Dovetail is a customer-intelligence platform. It brings customer signals from interviews, support, sales, and research into a searchable space for product, design, and leadership teams. Its current focus reaches beyond a research repository: AI analysis, chat, dashboards, and integrations are intended to turn many individual statements into traceable themes and decisions.
That is useful when customer knowledge otherwise disappears into calls, notes, tickets, and individual heads. It is not automatic objectivity. A frequently mentioned theme is not necessarily the most important product decision. Dovetail can assemble evidence and expose patterns; prioritisation remains the team's responsibility.
Who is Dovetail for?
- UX and research teams documenting interviews, studies, and observations for reuse.
- Product teams discussing priorities with customer evidence instead of opinion alone.
- Customer-success, sales, and support teams connecting signals across systems.
- Organisations that need a shared language for sources, tags, consent, and insight ownership.
For one interview or an ad-hoc note, maintenance may exceed value. Dovetail becomes worthwhile when research and feedback should act as organisational memory over time.
What the platform covers today
Dovetail presents itself as a layer for customer signals. Data can enter through native integrations, API, MCP, and CLI. AI Projects summarise calls, documents, and surveys; AI Channels classify recurring feedback; AI Chat and search answer questions using the material already stored. For enterprise use, Dovetail describes role-based access, retention, automatic redaction of names, faces, and voices, and source-linked AI outputs.
Those features become valuable only when origin and context remain intact. An insight should lead back to a clip, ticket, or interview, including sample, time range, and potential counter-evidence. Otherwise an elegant summary becomes a claim without research support.
Editorial Assessment
Dovetail is strongest when a team treats it not as a machine for producing truth, but as an auditable memory for customer evidence. AI can save considerable sorting and synthesis time, yet a sound decision still needs a clear research question, valid consent, and visible sources.
Our starting point would be a bounded repository: one product question, two or three data sources, and a shared taxonomy.
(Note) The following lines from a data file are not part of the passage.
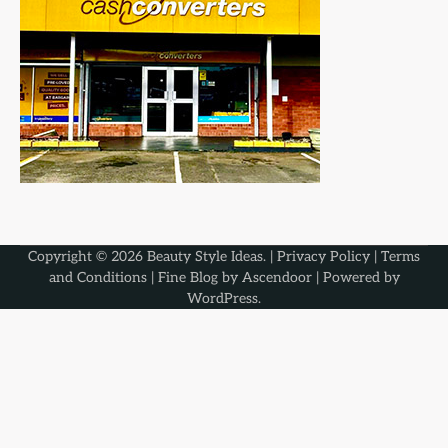
Copyright © 2026
Beauty Style Ideas
. |
Privacy Policy
|
Terms
and Conditions
| Fine Blog by
Ascendoor
| Powered by
WordPress
.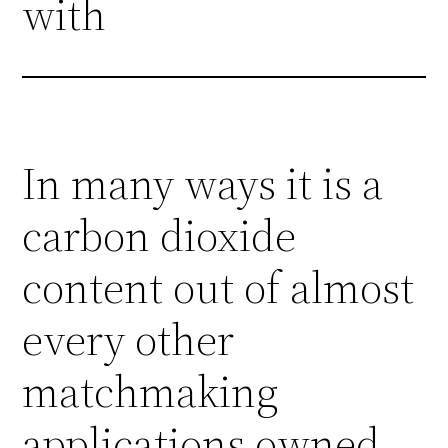
with
In many ways it is a
carbon dioxide
content out of almost
every other
matchmaking
applications owned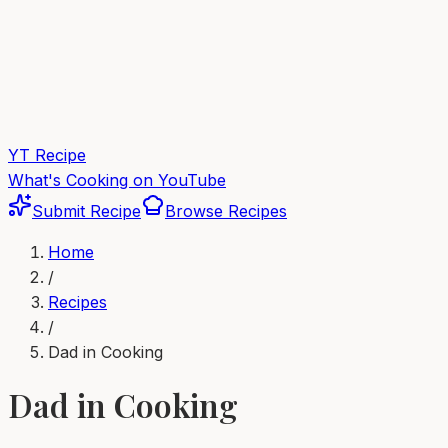
YT Recipe
What's Cooking on YouTube
Submit Recipe
Browse Recipes
Home
/
Recipes
/
Dad in Cooking
Dad in Cooking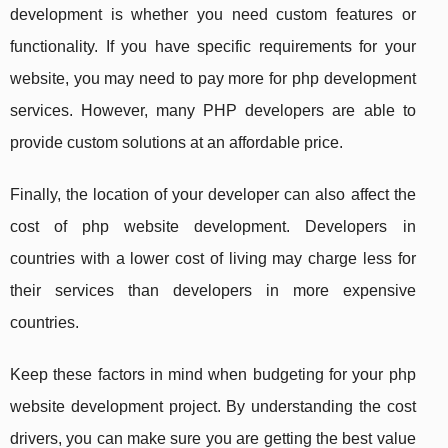
development is whether you need custom features or
functionality. If you have specific requirements for your
website, you may need to pay more for php development
services. However, many PHP developers are able to
provide custom solutions at an affordable price.
Finally, the location of your developer can also affect the
cost of php website development. Developers in
countries with a lower cost of living may charge less for
their services than developers in more expensive
countries.
Keep these factors in mind when budgeting for your php
website development project. By understanding the cost
drivers, you can make sure you are getting the best value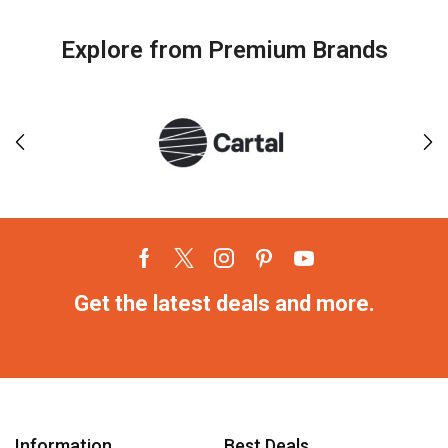
Explore from Premium Brands
Get the latest deals and more.
Information
Best Deals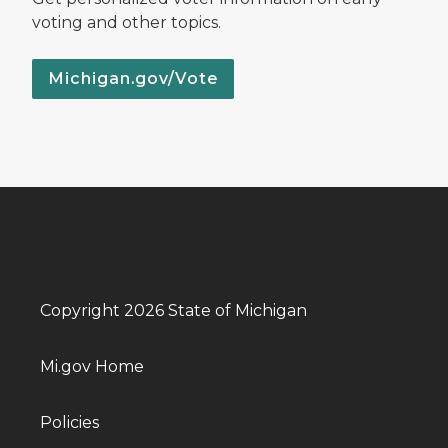
voting and other topics.
Michigan.gov/Vote
Copyright 2026 State of Michigan
Mi.gov Home
Policies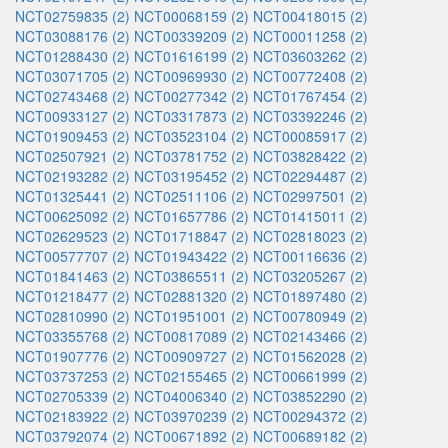
NCT02759835 (2)
NCT00068159 (2)
NCT00418015 (2)
NCT03088176 (2)
NCT00339209 (2)
NCT00011258 (2)
NCT01288430 (2)
NCT01616199 (2)
NCT03603262 (2)
NCT03071705 (2)
NCT00969930 (2)
NCT00772408 (2)
NCT02743468 (2)
NCT00277342 (2)
NCT01767454 (2)
NCT00933127 (2)
NCT03317873 (2)
NCT03392246 (2)
NCT01909453 (2)
NCT03523104 (2)
NCT00085917 (2)
NCT02507921 (2)
NCT03781752 (2)
NCT03828422 (2)
NCT02193282 (2)
NCT03195452 (2)
NCT02294487 (2)
NCT01325441 (2)
NCT02511106 (2)
NCT02997501 (2)
NCT00625092 (2)
NCT01657786 (2)
NCT01415011 (2)
NCT02629523 (2)
NCT01718847 (2)
NCT02818023 (2)
NCT00577707 (2)
NCT01943422 (2)
NCT00116636 (2)
NCT01841463 (2)
NCT03865511 (2)
NCT03205267 (2)
NCT01218477 (2)
NCT02881320 (2)
NCT01897480 (2)
NCT02810990 (2)
NCT01951001 (2)
NCT00780949 (2)
NCT03355768 (2)
NCT00817089 (2)
NCT02143466 (2)
NCT01907776 (2)
NCT00909727 (2)
NCT01562028 (2)
NCT03737253 (2)
NCT02155465 (2)
NCT00661999 (2)
NCT02705339 (2)
NCT04006340 (2)
NCT03852290 (2)
NCT02183922 (2)
NCT03970239 (2)
NCT00294372 (2)
NCT03792074 (2)
NCT00671892 (2)
NCT00689182 (2)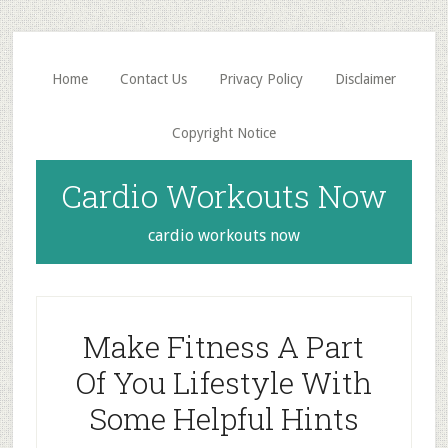
Skip
Skip
to
to
main
primary
Home
Contact Us
Privacy Policy
Disclaimer
content
sidebar
Copyright Notice
Cardio Workouts Now
cardio workouts now
Make Fitness A Part
Of You Lifestyle With
Some Helpful Hints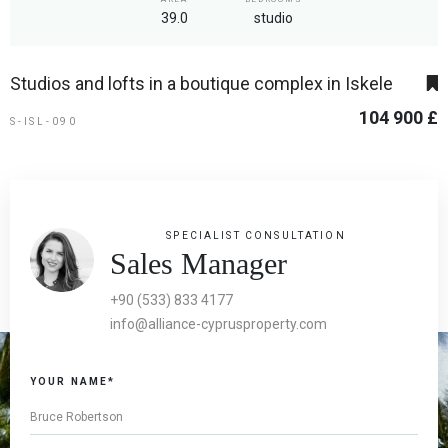
39.0
studio
Studios and lofts in a boutique complex in Iskele
104 900 £
S-ISL-090
SPECIALIST CONSULTATION
Sales Manager
+90 (533) 833 4177
info@alliance-cyprusproperty.com
If you
YOUR NAME*
are a
human,
ignore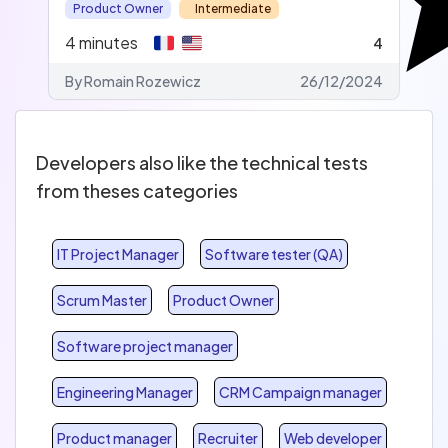
Product Owner
Intermediate
4
minutes
4
By Romain Rozewicz
26/12/2024
Developers also like the technical tests
from theses categories
IT Project Manager
Software tester (QA)
Scrum Master
Product Owner
Software project manager
Engineering Manager
CRM Campaign manager
Product manager
Recruiter
Web developer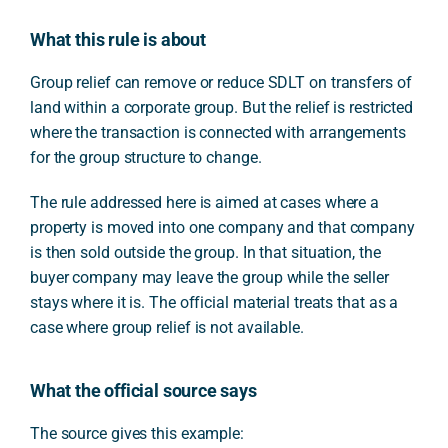
What this rule is about
Group relief can remove or reduce SDLT on transfers of
land within a corporate group. But the relief is restricted
where the transaction is connected with arrangements
for the group structure to change.
The rule addressed here is aimed at cases where a
property is moved into one company and that company
is then sold outside the group. In that situation, the
buyer company may leave the group while the seller
stays where it is. The official material treats that as a
case where group relief is not available.
What the official source says
The source gives this example: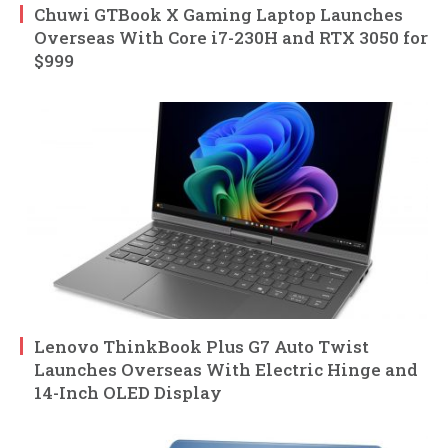
Chuwi GTBook X Gaming Laptop Launches
Overseas With Core i7-230H and RTX 3050 for
$999
Lenovo ThinkBook Plus G7 Auto Twist
Launches Overseas With Electric Hinge and
14-Inch OLED Display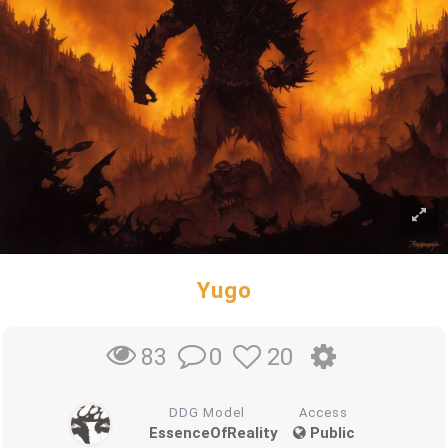
Yugo
0
20
83
DDG Model
Access
EssenceOfReality
Public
Every AI summary is checked against original passages. Only after teams can actually use the outputs in briefs, roadmaps, or decisions is it worth connecting CRM, support, and sales widely.
A defensible rollout
- Define one decision question and the sources allowed to answer it.
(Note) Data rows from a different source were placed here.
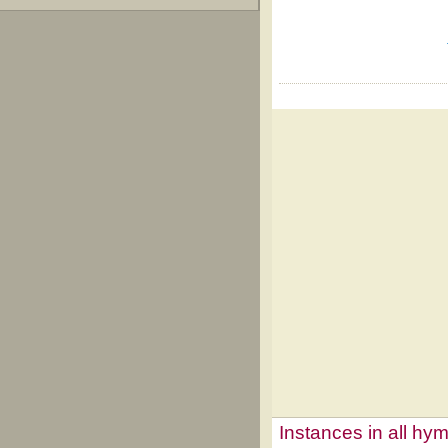
Instances in all hy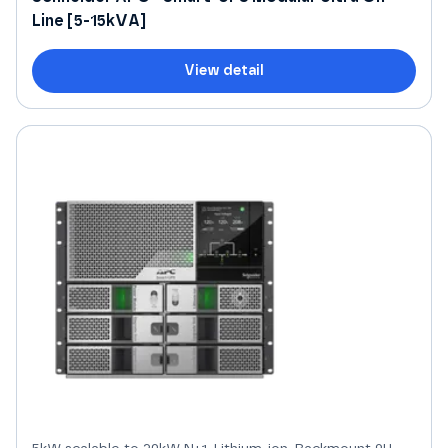
Line [5-15kVA]
View detail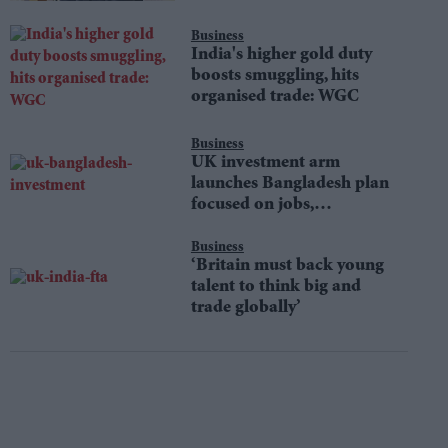
Business
India's higher gold duty
boosts smuggling, hits
organised trade: WGC
Business
UK investment arm
launches Bangladesh plan
focused on jobs,
sustainability
Business
‘Britain must back young
talent to think big and
trade globally’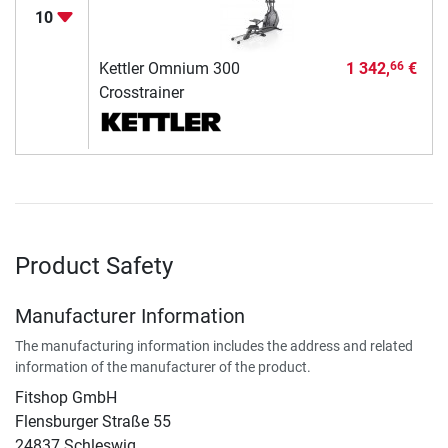
10
Kettler Omnium 300
1 342,
€
66
Crosstrainer
Product Safety
Manufacturer Information
The manufacturing information includes the address and related
information of the manufacturer of the product.
Fitshop GmbH
Flensburger Straße 55
24837 Schleswig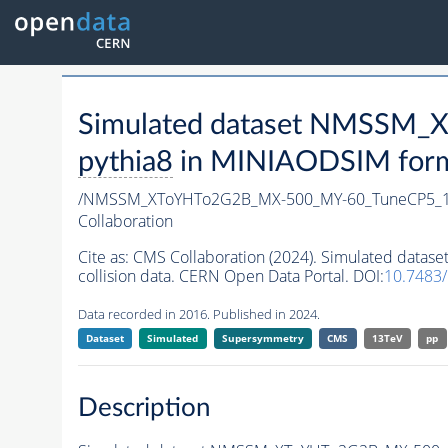
Simulated dataset NMSSM
pythia8
in MINIAODSIM format
/NMSSM_XToYHTo2G2B_MX-500_MY-60_TuneCP5_1
Collaboration
Cite as:
CMS Collaboration (2024). Simulated da
collision data. CERN Open Data Portal. DOI:
10.7483
Data recorded in 2016. Published in 2024.
Dataset
Simulated
Supersymmetry
CMS
13TeV
pp
Description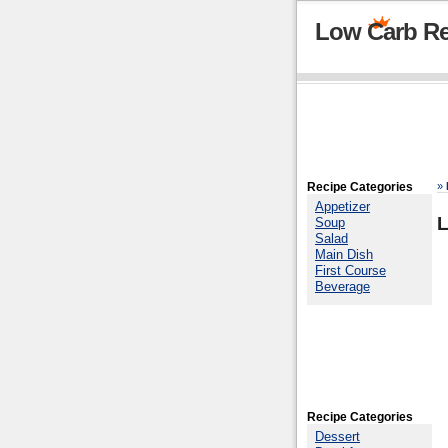
Low Carb Re
Recipe Categories
»
Appetizer
Soup
Salad
Main Dish
First Course
Beverage
Recipe Categories
Dessert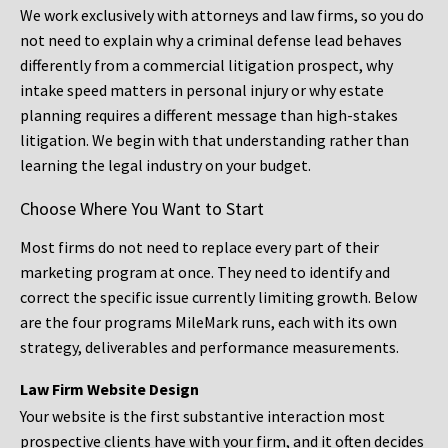
We work exclusively with attorneys and law firms, so you do
not need to explain why a criminal defense lead behaves
differently from a commercial litigation prospect, why
intake speed matters in personal injury or why estate
planning requires a different message than high-stakes
litigation. We begin with that understanding rather than
learning the legal industry on your budget.
Choose Where You Want to Start
Most firms do not need to replace every part of their
marketing program at once. They need to identify and
correct the specific issue currently limiting growth. Below
are the four programs MileMark runs, each with its own
strategy, deliverables and performance measurements.
Law Firm Website Design
Your website is the first substantive interaction most
prospective clients have with your firm, and it often decides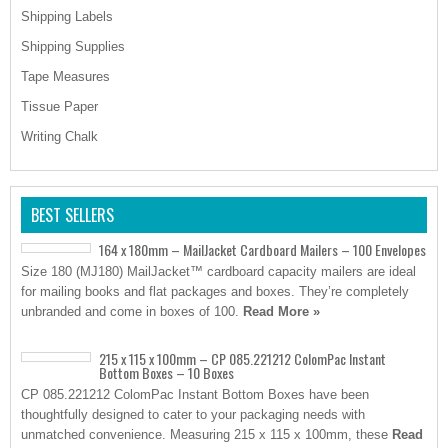
Shipping Labels
Shipping Supplies
Tape Measures
Tissue Paper
Writing Chalk
BEST SELLERS
164 x 180mm – MailJacket Cardboard Mailers – 100 Envelopes
Size 180 (MJ180) MailJacket™ cardboard capacity mailers are ideal
for mailing books and flat packages and boxes. They’re completely
unbranded and come in boxes of 100.
Read More »
215 x 115 x 100mm – CP 085.221212 ColomPac Instant
Bottom Boxes – 10 Boxes
CP 085.221212 ColomPac Instant Bottom Boxes have been
thoughtfully designed to cater to your packaging needs with
unmatched convenience. Measuring 215 x 115 x 100mm, these
Read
- Set consent, access, retention, and redaction for sensitive conversation data before import.
- Establish shared tags and an owner responsible for maintaining them.
- Compare AI analysis with a manual control sample.
- Link source evidence in every decision document and keep counter-evidence visible.
Strengths and limits
Strengths
- Connects research, tickets, calls, and other customer signals in discoverable context.
- AI synthesis and search can shorten the time to a first defensible pattern.
- Source-linked outputs and governance features suit larger teams.
- API, MCP, and CLI support controlled integration with existing work.
Limits
- Poor taxonomy and inconsistent sources are not repaired by AI.
- Sensitive interviews, voices, and customer data need their own privacy programme.
- Frequency of a signal does not replace segmentation, market understanding, or commercial prioritisation.
- A central platform needs ongoing stewardship or becomes another archive.
Open frequently asked questions
FAQ
Does Dovetail replace UX research?
No. It helps organise and examine existing evidence. Research design, recruitment, interpretation, and decisions about product consequences remain human work.
How can a team avoid unsupported AI summaries?
Every important statement should link back to original material and be checked against a control sample. Sources, time range, and segment should remain visible in the result.
Which data needs extra protection?
Interviews, video, voices, support cases, and account metadata can be highly sensitive. Consent, role access, retention, exports, and redaction rules must be decided before import.